“Certainly. It’s in all the papers. And with you up at the APOA during all these goings-on, I was hoping for a comment on the story from you—one with a local connection, of course.”
Before Marliss finished making her pitch, Joanna was already shaking her head. “I don’t have anything at all to say about that,” she answered. “It’s not my case.”
“But you are involved in it, aren’t you? Eleanor told me that you missed Thanksgiving dinner because—”
“It’s not my mother’s case, either,” Joanna said tersely. “I can’t see how anything she would have to say would have any bearing at all on what’s be happening.”
“Well,” Marliss said. “I just wondered about the woman who was injured. Is Leann Jessup a particular friend of yours?”

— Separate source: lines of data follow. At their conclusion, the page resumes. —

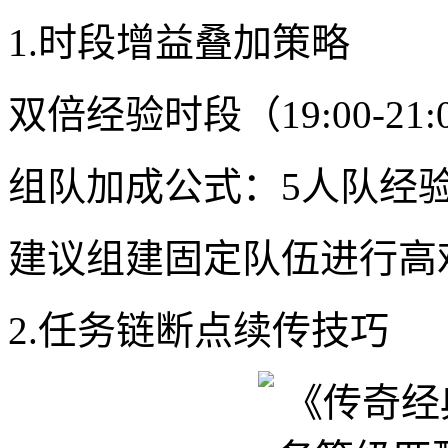
1.时段增益叠加策略
双倍经验时段（19:00-2
组队加成公式：5人队经验加
建议组建固定队伍进行高
2.任务链断点续传技巧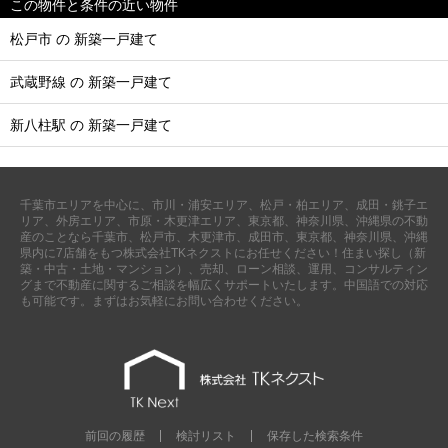
この物件と条件の近い物件
松戸市 の 新築一戸建て
武蔵野線 の 新築一戸建て
新八柱駅 の 新築一戸建て
千葉市エリアを中心に、市川・浦安エリア、松戸・柏エリア、成田・銚子エ
リア、外房エリア、市原・木更津エリア、東京都、神奈川県、沖縄県の不動
産のことなら千葉市、松戸市、木更津市、成田市、東京都、神奈川県、沖縄
県内に7店舗をもつ株式会社TKネクストにお任せください！住まい探し（新
築・中古・土地・マンション）、売却、ローン相談、運用、コンサルティン
グまで不動産に関するご相談を幅広くサポートいたします。中国語での対応
も可能です。まずはお気軽にお問い合わせください。
前回の履歴
検討リスト
保存した検索条件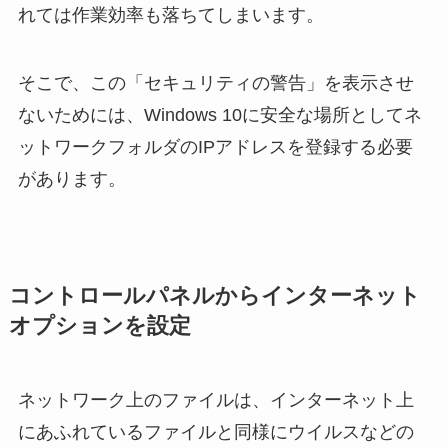
れては作業効率も落ちてしまいます。
そこで、この「セキュリティの警告」を表示させ
ないためには、Windows 10に安全な場所としてネ
ットワークフォルダのIPアドレスを登録する必要
があります。
コントロールパネルからインターネット
オプションを設定
ネットワーク上のファイルは、インターネット上
にあふれているファイルと同様にウイルスなどの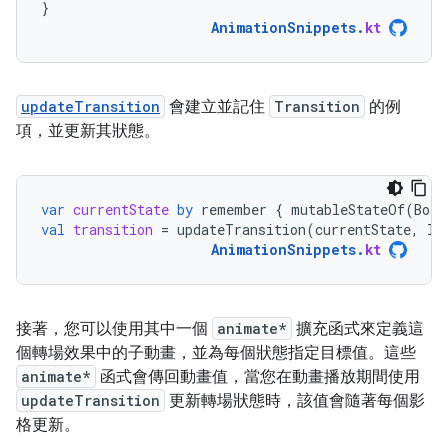
}
AnimationSnippets
.
kt
updateTransition
會建立並記住
Transition
的例
項，並更新其狀態。
var
currentState
by
remember
{
mutableStateOf
(
BoxS
val
transition
=
updateTransition
(
currentState
,
la
AnimationSnippets
.
kt
接著，您可以使用其中一個
animate*
擴充函式來定義這
個轉場效果中的子動畫，並為每個狀態指定目標值。這些
animate*
函式會傳回動畫值，當您在動畫播放期間使用
updateTransition
更新轉場狀態時，該值會隨著每個影
格更新。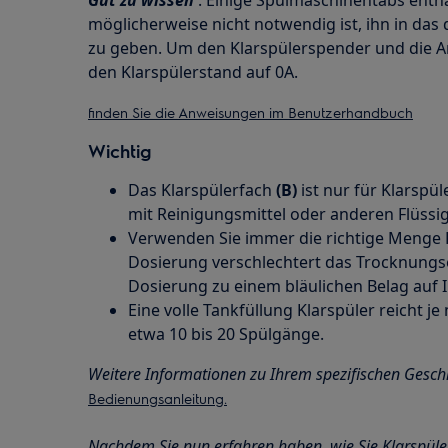
möglicherweise nicht notwendig ist, ihn in das
zu geben. Um den Klarspülerspender und die An
den Klarspülerstand auf 0A.
finden Sie die Anweisungen im Benutzerhandbuch
Wichtig
Das Klarspülerfach
(B)
ist nur für Klarspül
mit Reinigungsmittel oder anderen Flüssig
Verwenden Sie immer die richtige Menge K
Dosierung verschlechtert das Trocknungs
Dosierung zu einem bläulichen Belag auf 
Eine volle Tankfüllung Klarspüler reicht je
etwa 10 bis 20 Spülgänge.
Weitere Informationen zu Ihrem spezifischen Gesch
Bedienungsanleitung.
Nachdem Sie nun erfahren haben, wie Sie Klarspüler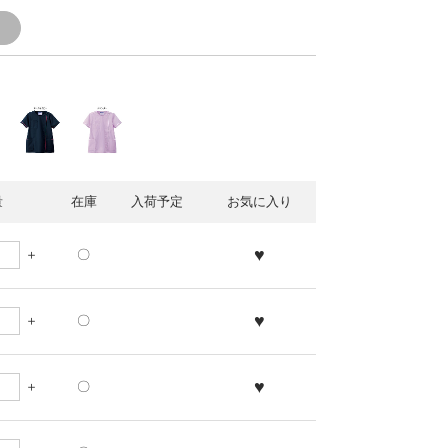
透
量
在庫
入荷予定
お気に入り
♥
〇
♥
〇
♥
〇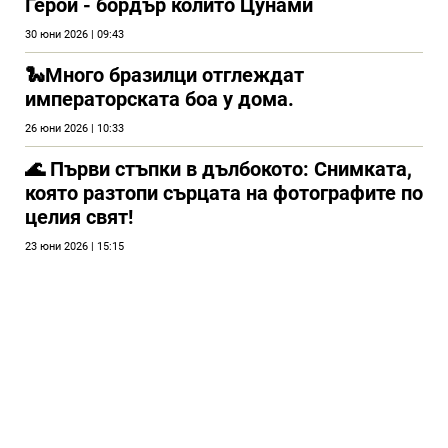
Герой - бордър колито Цунами
30 юни 2026 | 09:43
🐍Много бразилци отглеждат
императорската боа у дома.
26 юни 2026 | 10:33
🌊 Първи стъпки в дълбокото: Снимката,
която разтопи сърцата на фотографите по
целия свят!
23 юни 2026 | 15:15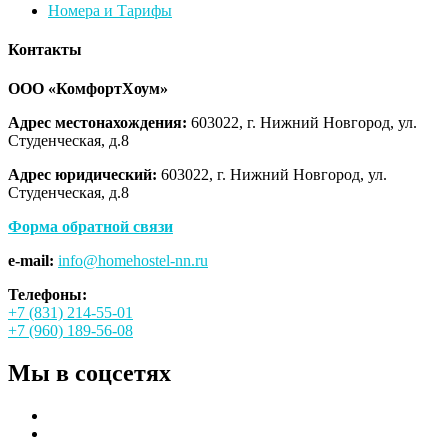
Номера и Тарифы
записям
Контакты
ООО «КомфортХоум»
Адрес местонахождения:
603022, г. Нижний Новгород, ул.
Студенческая, д.8
Адрес юридический:
603022, г. Нижний Новгород, ул.
Студенческая, д.8
Форма обратной связи
e-mail:
info@homehostel-nn.ru
Телефоны:
+7 (831) 214-55-01
+7 (960) 189-56-08
Мы в соцсетях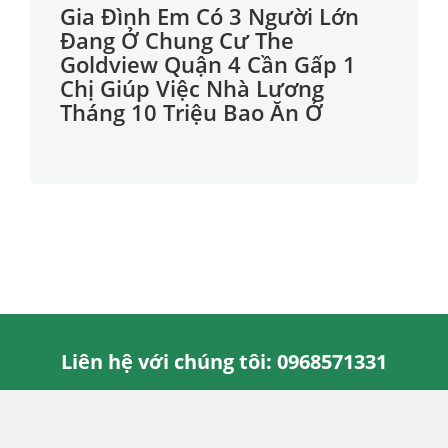
Gia Đình Em Có 3 Người Lớn
Đang Ở Chung Cư The
Goldview Quận 4 Cần Gấp 1
Chị Giúp Việc Nhà Lương
Tháng 10 Triệu Bao Ăn Ở
Liên hệ với chúng tôi: 0968571331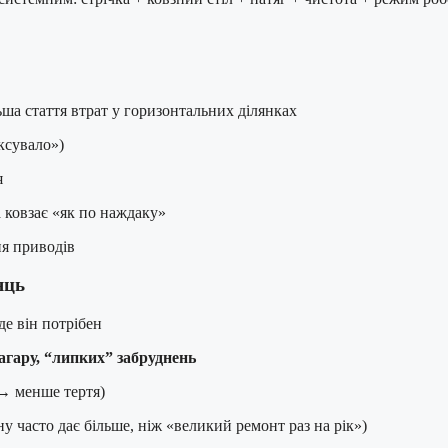
ша стаття втрат у горизонтальних ділянках
ксувало»)
я
а ковзає «як по наждаку»
я приводів
яць
де він потрібен
нагару, “липких” забруднень
→ менше тертя)
 часто дає більше, ніж «великий ремонт раз на рік»)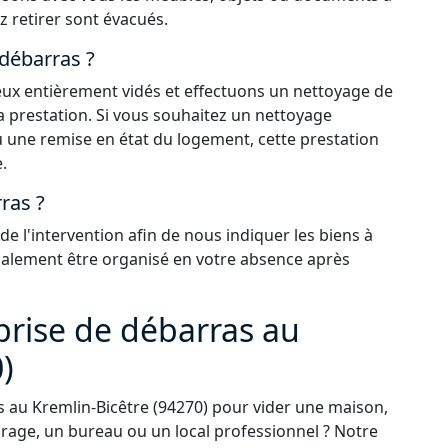
z retirer sont évacués.
 débarras ?
 lieux entièrement vidés et effectuons un nettoyage de
la prestation. Si vous souhaitez un nettoyage
 une remise en état du logement, cette prestation
.
ras ?
 l'intervention afin de nous indiquer les biens à
également être organisé en votre absence après
prise de débarras au
)
 au Kremlin-Bicêtre (94270) pour vider une maison,
rage, un bureau ou un local professionnel ? Notre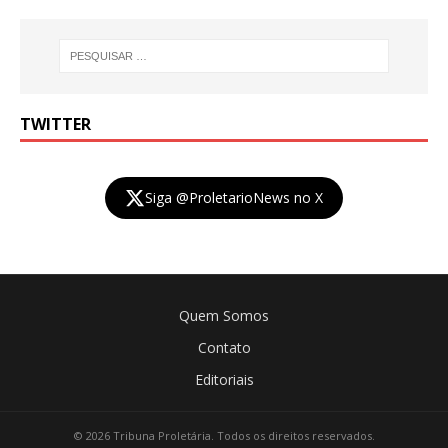
TWITTER
Siga @ProletarioNews no X
Quem Somos
Contato
Editoriais
© 2026 Tribuna Proletária. Todos os direitos reservados.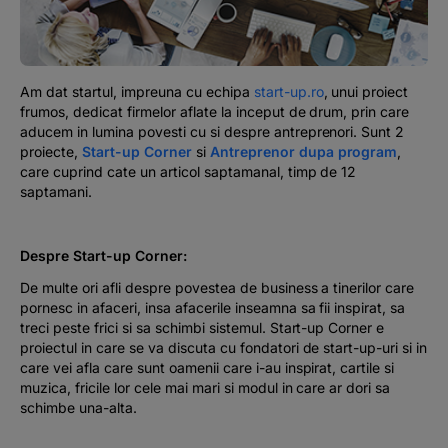
Podcast
The MacRO Zone
Am dat startul, impreuna cu echipa
start-up.ro
, unui proiect
frumos, dedicat firmelor aflate la inceput de drum, prin care
Pentru antreprenori
aducem in lumina povesti cu si despre antreprenori. Sunt 2
proiecte,
Start-up Corner
si
Antreprenor dupa program
,
care cuprind cate un articol saptamanal, timp de 12
Banking, pe relaxare
saptamani.
Despre Start-up Corner:
De multe ori afli despre povestea de business a tinerilor care
pornesc in afaceri, insa afacerile inseamna sa fii inspirat, sa
treci peste frici si sa schimbi sistemul. Start-up Corner e
proiectul in care se va discuta cu fondatori de start-up-uri si in
care vei afla care sunt oamenii care i-au inspirat, cartile si
muzica, fricile lor cele mai mari si modul in care ar dori sa
schimbe una-alta.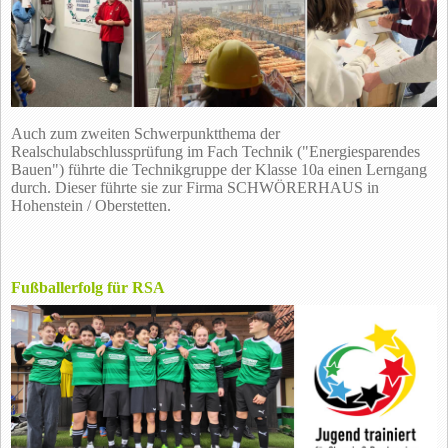
Auch zum zweiten Schwerpunktthema der
Realschulabschlussprüfung im Fach Technik ("Energiesparendes
Bauen") führte die Technikgruppe der Klasse 10a einen Lerngang
durch. Dieser führte sie zur Firma SCHWÖRERHAUS in
Hohenstein / Oberstetten.
Fußballerfolg für RSA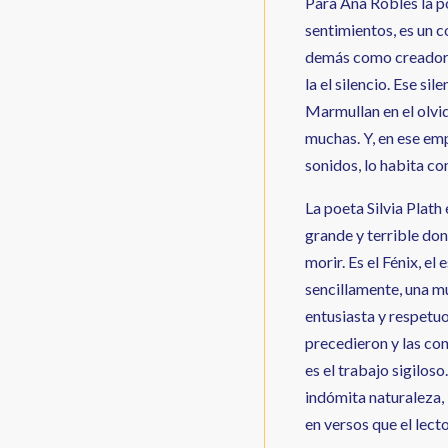
Para Ana Robles la po
sentimientos, es un 
demás como creadora 
la el silencio. Ese s
Marmullan en el olvid
muchas. Y, en ese emp
sonidos, lo habita con
La poeta Silvia Plath
grande y terrible don
morir. Es el Fénix, el
sencillamente, una mu
entusiasta y respetuo
precedieron y las co
es el trabajo sigiloso
indómita naturaleza, 
en versos que el lect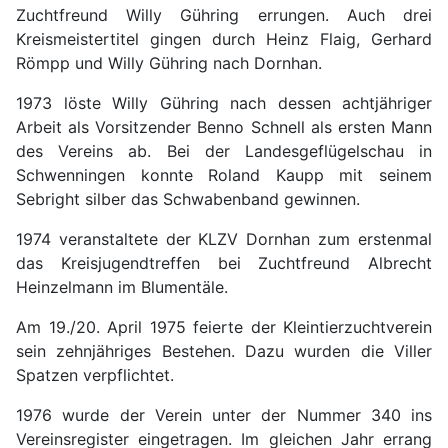
Zucht­freund Willy Gühring errungen. Auch drei
Kreismeistertitel gingen durch Heinz Flaig, Gerhard
Römpp und Willy Gühring nach Dornhan.
1973 löste Willy Gühring nach dessen achtjähriger
Arbeit als Vorsitzender Benno Schnell als ersten Mann
des Vereins ab. Bei der Landesgeflügelschau in
Schwenningen konnte Roland Kaupp mit seinem
Sebright silber das Schwabenband gewinnen.
1974 veranstaltete der KLZV Dornhan zum erstenmal
das Kreisjugendtreffen bei Zuchtfreund Albrecht
Heinzelmann im Blumentäle.
Am 19./20. April 1975 feierte der Kleintierzuchtverein
sein zehnjähriges Bestehen. Dazu wurden die Viller
Spatzen verpflichtet.
1976 wurde der Verein unter der Nummer 340 ins
Vereinsregister eingetragen. Im gleichen Jahr errang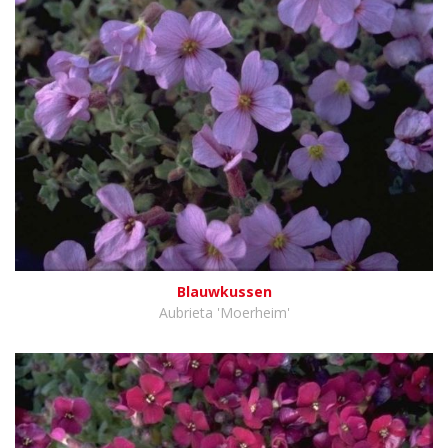
Blauwkussen
Aubrieta 'Moerheim'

“Leann and I are classmates,” Joanna answered. “We’re the only women in that APOA session, naturally we’ve become friends.”
“But she’s, well, you know.... “
“She’s what?” Joanna asked.
Marliss didn’t answer right away. In the long silence that followed Marliss Shackleford’s snide but unfinished question, Joanna finally figured out what the reporter was after, what she was implying but didn’t have nerve enough to say outright.
Of course, the lesbian issue. Since Leann Jessup was a lesbian and since she and Joanna were friends, did that mean Joanna was a lesbian, too?
Knowing an angry denial would only add fuel to the gossip-mill fire, Joanna struggled momentarily to find a suitable response. She was saved by a timely knock on the door.
“Look, Marliss, someone’s here. I’ve got to go.”
Joanna hung up the phone and hurried to the door, where she checked the peephole. Bob Brundage, suitcase in hand, stood outside her door.
“I came by to tell you good-bye in private,” he said, when she opened the door and let him in. “Good-bye and thanks. I couldn’t very well do that with Eleanor hanging on our every word.”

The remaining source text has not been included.